I tried to boot with i915.mitigations=off in hope this would fix the issue. But this doesn't work.

What *does* work is to use Gnome in Wayland mode. During login, pick 'Gnome' instead of 'Gnome under X11'. I strongly suspect that the issue is in the interaction of kernel driver and X server.
Comment 27 Miroslav Beneš 2022-02-11 12:47:25 UTC
It has been a while. Is there anything new? TW has v5.16 kernel now, so the situation might be better.
Comment 28 Bengt Gördén 2022-02-14 21:11:32 UTC
(In reply to Miroslav Beneš from comment #27)
> It has been a while.
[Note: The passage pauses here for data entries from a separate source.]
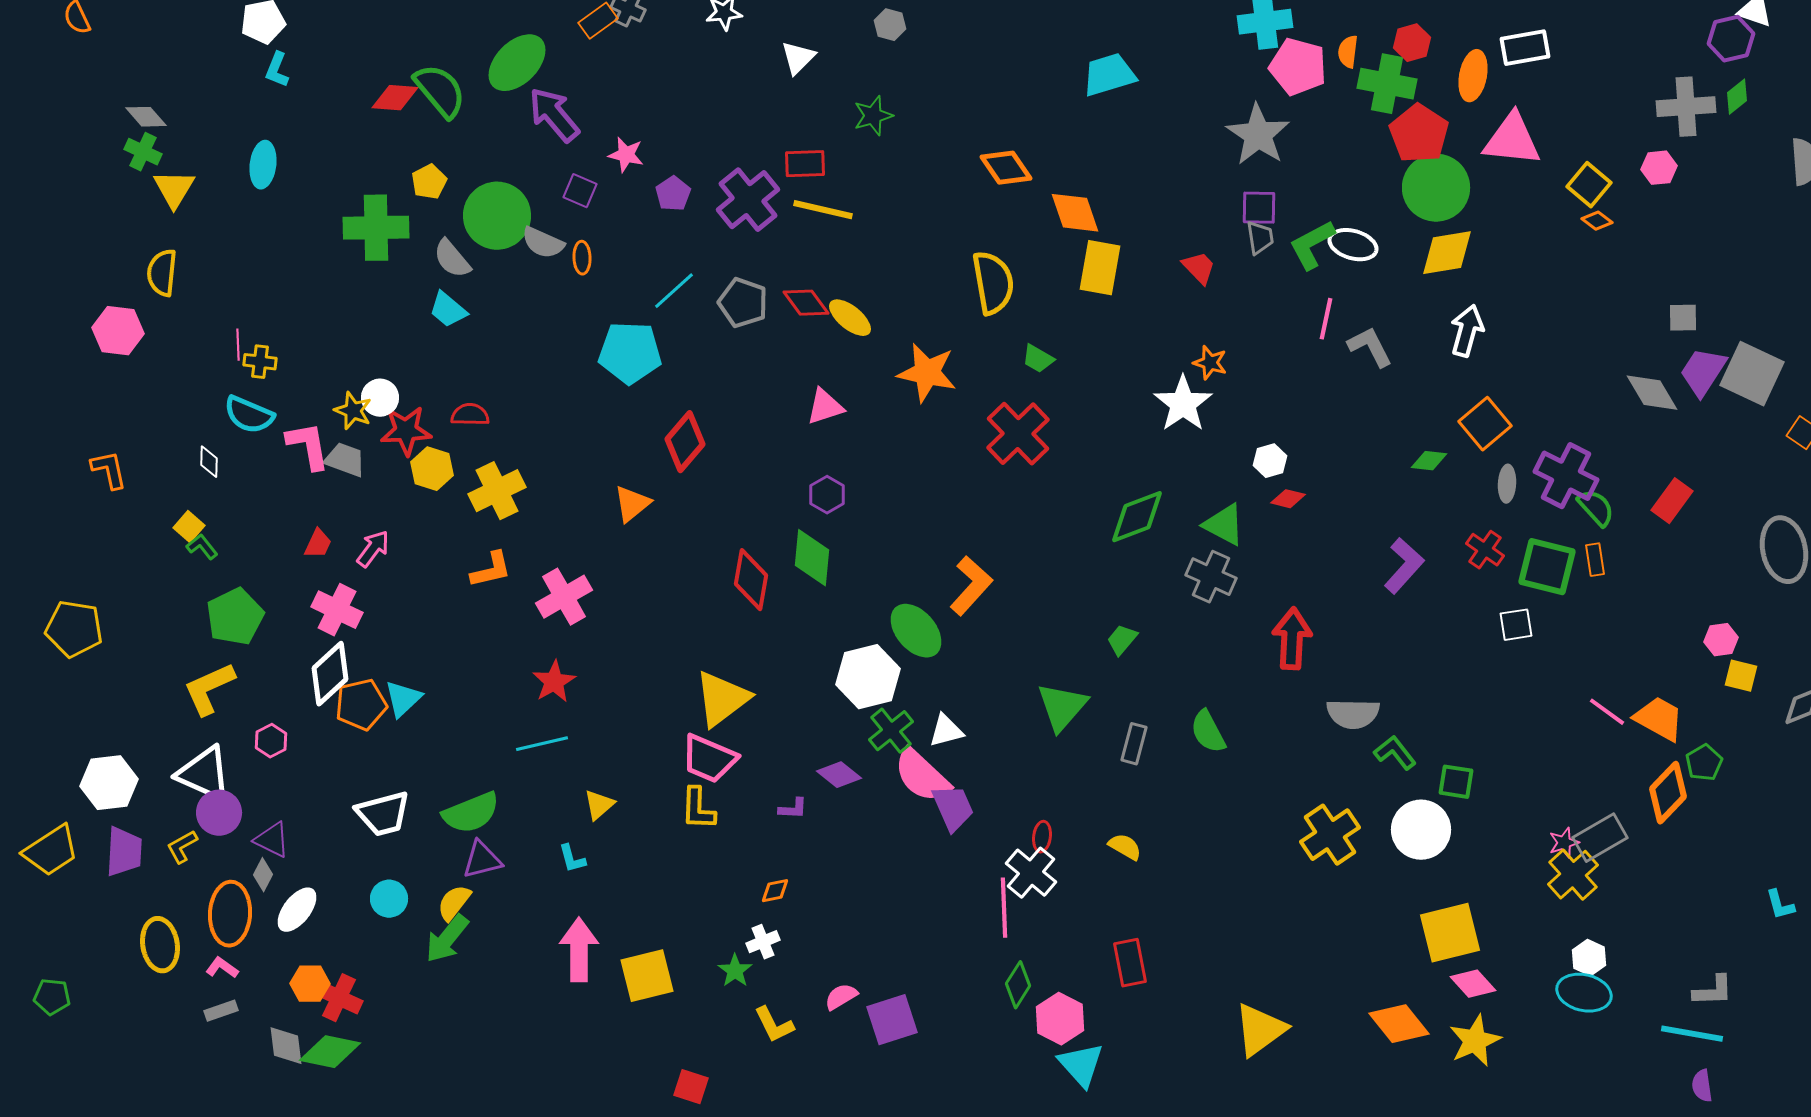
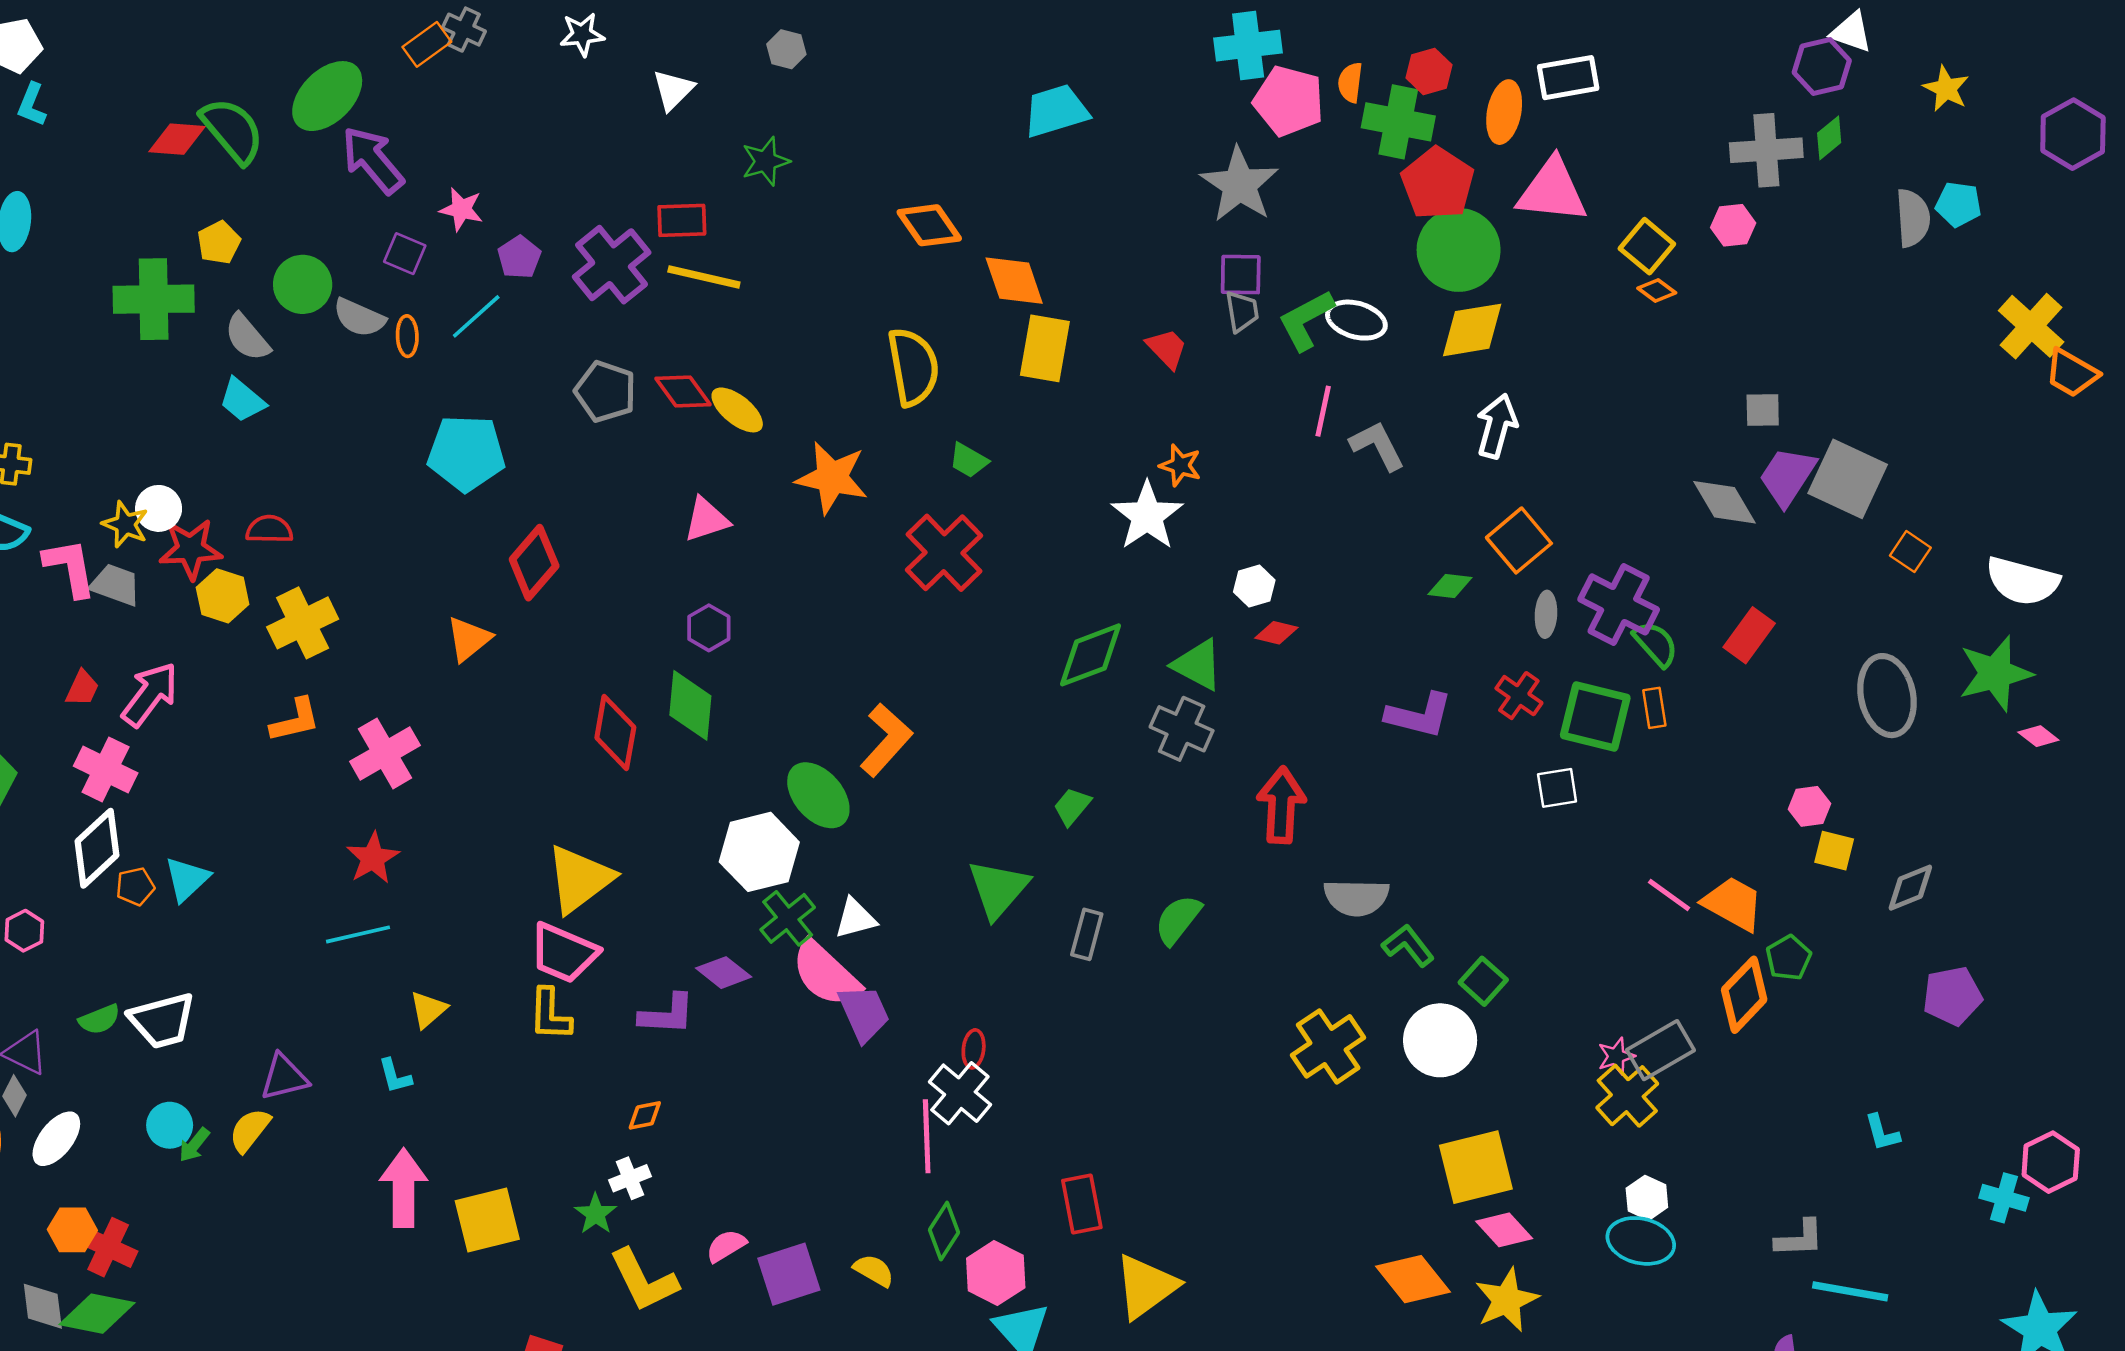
green circle: (497, 216) -> (303, 284), size x0.7
cyan line: (674, 291) -> (476, 316), moved
pink arrow: (373, 549) -> (150, 694), size x1.4
purple L-shape: (1404, 566) -> (1419, 715), turned 62
orange pentagon: (361, 705) -> (135, 886), size x0.6
green semicircle: (1208, 732) -> (1178, 920), turned 66
green square: (1456, 782) -> (1483, 981), turned 33
purple L-shape: (793, 809) -> (667, 1014), size x1.6
green semicircle: (471, 813) -> (99, 1019), moved, size x0.6
yellow semicircle: (1125, 847) -> (874, 1270), moved
green arrow: (447, 939) -> (194, 1145), moved, size x0.6
yellow L-shape: (774, 1025) -> (644, 1280), size x1.4
yellow triangle: (1260, 1030) -> (1146, 1286), moved
cyan line: (1692, 1034) -> (1850, 1291), moved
Is there anything new? TW has v5.16 kernel now, so the
> situation might be better.

Sorry about this. This can be closed as far as I'm concerned. It works since some kernels back. Don't know what made it work.
Comment 29 Miroslav Beneš 2022-02-15 08:30:13 UTC
Thanks for the feedback. Closing.

Thomas, I suppose it also works for you. If not, please reopen.